The literature can point us all over the place.  I advocate that the investment we need to make in ourselves is to treat ourselves as whole people, who need a host of things like good food, sleep, and social interaction.  Our minds and bodies are working with the same chemistry, and are the same electrical system.  We need all kinds of options, like meds, CBT, ERT, talk therapy, DBT, yoga, meditation, acupucture, and more, to create a therapy program that really moves us forward in our healing.

Your Hostess With Neuroses

Image credit/info: [F]oxymoron, The Chemistry of Inversion, Creative Commons via Flickr CC 2.0

3 comments:

M said...

"The people with GAD in this study felt bad, and the people with GAD as well as other diagnoses felt really bad."
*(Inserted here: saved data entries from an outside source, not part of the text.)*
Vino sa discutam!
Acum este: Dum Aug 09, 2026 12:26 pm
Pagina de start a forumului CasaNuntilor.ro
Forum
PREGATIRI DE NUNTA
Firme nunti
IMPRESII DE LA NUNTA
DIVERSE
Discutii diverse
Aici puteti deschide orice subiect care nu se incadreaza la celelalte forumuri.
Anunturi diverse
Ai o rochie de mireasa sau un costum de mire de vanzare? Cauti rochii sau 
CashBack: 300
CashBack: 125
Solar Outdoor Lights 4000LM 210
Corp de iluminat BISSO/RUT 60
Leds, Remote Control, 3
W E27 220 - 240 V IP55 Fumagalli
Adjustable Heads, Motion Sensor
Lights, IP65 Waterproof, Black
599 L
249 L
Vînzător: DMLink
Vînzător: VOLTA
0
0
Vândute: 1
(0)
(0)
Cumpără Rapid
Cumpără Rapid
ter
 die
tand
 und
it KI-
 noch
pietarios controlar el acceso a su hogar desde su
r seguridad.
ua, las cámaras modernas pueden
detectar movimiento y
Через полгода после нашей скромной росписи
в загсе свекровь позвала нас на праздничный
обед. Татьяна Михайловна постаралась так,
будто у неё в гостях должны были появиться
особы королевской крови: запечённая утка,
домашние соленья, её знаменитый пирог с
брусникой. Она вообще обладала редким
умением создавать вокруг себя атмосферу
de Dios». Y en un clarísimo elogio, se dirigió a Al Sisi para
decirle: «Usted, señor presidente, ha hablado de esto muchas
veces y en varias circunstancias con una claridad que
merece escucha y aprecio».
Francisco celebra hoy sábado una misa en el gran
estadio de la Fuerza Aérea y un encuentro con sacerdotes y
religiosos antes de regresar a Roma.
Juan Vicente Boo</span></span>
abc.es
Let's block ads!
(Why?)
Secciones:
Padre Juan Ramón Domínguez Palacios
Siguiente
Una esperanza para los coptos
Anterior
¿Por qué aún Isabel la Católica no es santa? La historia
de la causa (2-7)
This made me laugh out loud.

expwoman said...

I've discovered that the scientific literature usually depresses me--I wonder if there's someone doing a study on that?? I was a medical librarian for many years, so I got to research lots of topics with no definitive answers. . .

On another topic, the stress cat today is so wonderfully apt in representing my health anxiety, with the "it's normal for the stripes to fade in the summer, right?"

The Blue Morpho said...

Hello M and expwoman! I'm glad my writing brought a smile to someone's face!

The literature can be depressing, definitely - I can see that being a medical librarian would totally immerse you in it. I get to ignore any papers that don't at least get me interested :)

Stress cat has a tough time of it, and is very glad to have some company in this crazy world.